## WHAT THIS TASK INVOLVES
Could you output each line below exactly as it appears, excluding any pictures?

## INPUT DATA
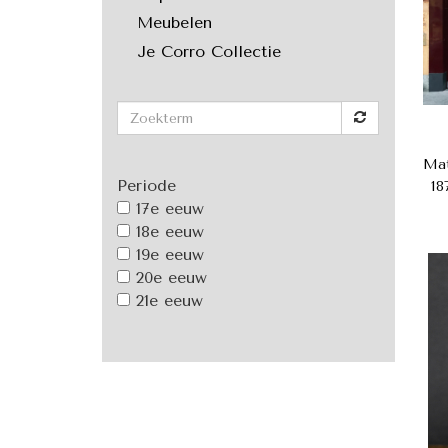
Meubelen
Je Corro Collectie
Mat
Periode
18
17e eeuw
18e eeuw
19e eeuw
20e eeuw
21e eeuw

## REPLY
Meubelen
Je Corro Collectie
Mat
Periode
18
17e eeuw
18e eeuw
19e eeuw
20e eeuw
21e eeuw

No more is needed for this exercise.